Author: Fiachra Mac Góráin
Publisher: Walter de Gruyter GmbH & Co KG
Published: 2019-12-16
Total Pages: 277
ISBN-13: 3110672316
DOWNLOAD EBOOKWhile most work on Dionysus is based on Greek sources, this collection of essays examines the god’s Roman and Italian manifestations. Nine contributions address Bacchus’ appearance at the crossroads of Greek and Roman cultures, tracing continuities and differences between literary and archaeological sources for the god. The essays offer coverage of Dionysus in Roman art, Italian epigraphy; Latin poetry including epic, drama and elegy; and prose, including historiography, rhetorical and Christian discourse.

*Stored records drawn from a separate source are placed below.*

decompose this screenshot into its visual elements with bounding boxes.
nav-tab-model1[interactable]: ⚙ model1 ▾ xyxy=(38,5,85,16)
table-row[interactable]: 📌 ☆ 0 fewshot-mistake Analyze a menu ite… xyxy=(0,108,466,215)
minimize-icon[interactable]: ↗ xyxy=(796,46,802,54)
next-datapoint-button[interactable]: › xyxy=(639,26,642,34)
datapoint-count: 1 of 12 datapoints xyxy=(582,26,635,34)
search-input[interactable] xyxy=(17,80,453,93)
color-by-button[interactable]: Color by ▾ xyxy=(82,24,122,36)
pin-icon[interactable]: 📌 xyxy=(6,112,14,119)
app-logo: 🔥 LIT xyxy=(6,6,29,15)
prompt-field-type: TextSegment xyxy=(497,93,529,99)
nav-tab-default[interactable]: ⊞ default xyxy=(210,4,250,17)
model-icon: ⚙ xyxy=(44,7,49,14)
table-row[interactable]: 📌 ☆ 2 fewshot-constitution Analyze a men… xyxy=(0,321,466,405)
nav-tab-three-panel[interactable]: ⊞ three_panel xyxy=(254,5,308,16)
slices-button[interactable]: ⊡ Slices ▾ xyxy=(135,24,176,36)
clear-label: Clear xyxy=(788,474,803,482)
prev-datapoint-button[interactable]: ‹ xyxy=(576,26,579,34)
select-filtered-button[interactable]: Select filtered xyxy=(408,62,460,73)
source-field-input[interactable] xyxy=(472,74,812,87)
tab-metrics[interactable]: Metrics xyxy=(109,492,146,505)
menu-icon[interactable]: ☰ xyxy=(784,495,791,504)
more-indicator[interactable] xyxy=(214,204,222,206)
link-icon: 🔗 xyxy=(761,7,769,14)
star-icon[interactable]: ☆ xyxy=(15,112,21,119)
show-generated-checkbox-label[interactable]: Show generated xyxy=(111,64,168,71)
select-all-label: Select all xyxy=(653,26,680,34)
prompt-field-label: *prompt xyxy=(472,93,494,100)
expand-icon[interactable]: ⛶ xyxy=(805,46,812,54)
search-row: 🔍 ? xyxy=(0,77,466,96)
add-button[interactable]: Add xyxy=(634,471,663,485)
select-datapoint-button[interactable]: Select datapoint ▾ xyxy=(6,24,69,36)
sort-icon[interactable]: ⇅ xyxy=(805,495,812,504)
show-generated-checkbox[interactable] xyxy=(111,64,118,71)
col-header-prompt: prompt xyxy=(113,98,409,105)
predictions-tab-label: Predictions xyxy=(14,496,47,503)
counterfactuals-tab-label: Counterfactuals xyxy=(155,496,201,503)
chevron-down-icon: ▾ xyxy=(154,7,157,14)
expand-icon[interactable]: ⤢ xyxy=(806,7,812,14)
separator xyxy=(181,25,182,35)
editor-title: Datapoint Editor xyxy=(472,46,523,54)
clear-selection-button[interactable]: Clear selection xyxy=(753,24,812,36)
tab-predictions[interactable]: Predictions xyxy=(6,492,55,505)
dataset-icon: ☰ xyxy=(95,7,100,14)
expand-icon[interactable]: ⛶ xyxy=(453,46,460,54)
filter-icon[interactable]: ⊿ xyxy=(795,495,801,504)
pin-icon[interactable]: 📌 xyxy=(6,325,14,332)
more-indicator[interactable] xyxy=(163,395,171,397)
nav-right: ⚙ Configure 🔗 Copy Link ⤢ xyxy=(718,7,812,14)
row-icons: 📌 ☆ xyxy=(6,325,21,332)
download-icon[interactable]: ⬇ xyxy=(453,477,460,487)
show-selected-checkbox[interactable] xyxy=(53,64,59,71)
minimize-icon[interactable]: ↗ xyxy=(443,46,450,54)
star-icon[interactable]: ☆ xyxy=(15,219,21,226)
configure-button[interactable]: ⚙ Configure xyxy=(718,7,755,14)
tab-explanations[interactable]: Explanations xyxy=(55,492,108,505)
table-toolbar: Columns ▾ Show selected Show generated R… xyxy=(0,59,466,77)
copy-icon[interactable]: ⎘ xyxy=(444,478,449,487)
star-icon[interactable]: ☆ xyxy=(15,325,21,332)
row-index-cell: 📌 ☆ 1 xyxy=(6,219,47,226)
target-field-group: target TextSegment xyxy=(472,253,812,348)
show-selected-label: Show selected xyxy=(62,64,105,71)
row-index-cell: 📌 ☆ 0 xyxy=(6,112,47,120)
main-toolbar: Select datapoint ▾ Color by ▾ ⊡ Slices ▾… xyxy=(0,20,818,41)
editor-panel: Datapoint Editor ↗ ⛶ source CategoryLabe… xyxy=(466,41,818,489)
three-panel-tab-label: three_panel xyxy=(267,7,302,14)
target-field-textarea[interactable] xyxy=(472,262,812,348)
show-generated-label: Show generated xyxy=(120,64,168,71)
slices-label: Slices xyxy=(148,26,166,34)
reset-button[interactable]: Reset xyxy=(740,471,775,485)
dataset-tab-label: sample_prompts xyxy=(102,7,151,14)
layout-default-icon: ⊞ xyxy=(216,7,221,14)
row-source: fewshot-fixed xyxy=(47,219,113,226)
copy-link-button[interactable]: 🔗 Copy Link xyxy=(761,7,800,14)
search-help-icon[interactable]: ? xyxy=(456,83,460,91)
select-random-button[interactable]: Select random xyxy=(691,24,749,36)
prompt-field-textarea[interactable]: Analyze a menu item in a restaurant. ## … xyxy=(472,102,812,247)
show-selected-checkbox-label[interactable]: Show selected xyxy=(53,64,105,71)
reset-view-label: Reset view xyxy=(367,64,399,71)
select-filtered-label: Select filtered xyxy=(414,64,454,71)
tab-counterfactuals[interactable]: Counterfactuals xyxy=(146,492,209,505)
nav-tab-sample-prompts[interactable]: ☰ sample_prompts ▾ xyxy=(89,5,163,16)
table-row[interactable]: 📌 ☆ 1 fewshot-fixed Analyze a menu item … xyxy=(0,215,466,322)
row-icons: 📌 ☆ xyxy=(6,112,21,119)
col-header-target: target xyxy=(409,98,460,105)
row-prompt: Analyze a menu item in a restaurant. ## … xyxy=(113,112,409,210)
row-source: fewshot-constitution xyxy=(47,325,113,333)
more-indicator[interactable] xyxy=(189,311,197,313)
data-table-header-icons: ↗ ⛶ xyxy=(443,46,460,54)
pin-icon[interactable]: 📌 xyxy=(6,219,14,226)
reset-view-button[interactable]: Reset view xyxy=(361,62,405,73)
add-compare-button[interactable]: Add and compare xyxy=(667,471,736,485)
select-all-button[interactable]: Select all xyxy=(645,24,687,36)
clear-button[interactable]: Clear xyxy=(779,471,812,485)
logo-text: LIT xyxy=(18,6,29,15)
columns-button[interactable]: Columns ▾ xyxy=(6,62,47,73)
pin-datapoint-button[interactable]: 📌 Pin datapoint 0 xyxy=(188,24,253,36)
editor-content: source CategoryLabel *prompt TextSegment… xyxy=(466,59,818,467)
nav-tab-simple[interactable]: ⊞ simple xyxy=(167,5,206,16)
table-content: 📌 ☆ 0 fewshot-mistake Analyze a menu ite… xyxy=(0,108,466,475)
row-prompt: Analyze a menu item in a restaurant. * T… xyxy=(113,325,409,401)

The introduction offers an overview of the presence of Dionysus in Italy from the archaic to the imperial periods, identifying the main scholarly trends, with treatment of key Dionysian episodes in Roman history and literature. Individual chapters address the reception of Euripides’ Bacchae across Greek and Roman literature from Athens to Byzantium; Dionysus in Roman art of the archaic and Augustan periods; the god’s relationship with Fufluns and Liber in the 4th and 3rd centuries BCE; Dionysian associations; Bacchus in Cicero; Ovid’s Tristia 5.3; Bacchus in the writings of Christian Latin writers. The collection sheds light on a relatively understudied aspect of Dionysus, and will stimulate further research in this area.
Author: Maggy Anthony
Publisher: Routledge
Published: 2020-11-09
Total Pages: 94
ISBN-13: 0429879709
DOWNLOAD EBOOKWomen and Dionysus links repression of the Dionysian spirit in Western culture with the rise of the patriarchy over the course of two millennia. It effectively draws aconnection between Dionysus and women throughout history, with examples from cultures both past and present, and the author’s own experiences. Maggy Anthony explores Dionysus’ role as god of the vine, creativity and passion, and his impact on art and literature. The book examines the Dionysian influence on creative older women, including Georgia O’Keeffe, Martha Graham and Marguerite Duras; examines Dionysus in mythology, history and religion; and considers connections to mysticism and the Renaissance. Anthony goes on to explore how women’s expressions of creativity through healing, wine-drinking and dancing were condemned in history, and how modern African and Latin American rites contrast with Western traditions. Finally, the book looks at ‘outbreaks’ of modern Dionysian spirit - from Haight-Ashbury to the Burning Man festival - and speculates on its future. This unique study will be essential reading for academics and scholars of Jungian and post-Jungian studies, and for analytical and depth psychologists, particularly those with an interest in female individuation, creativity, and spirituality.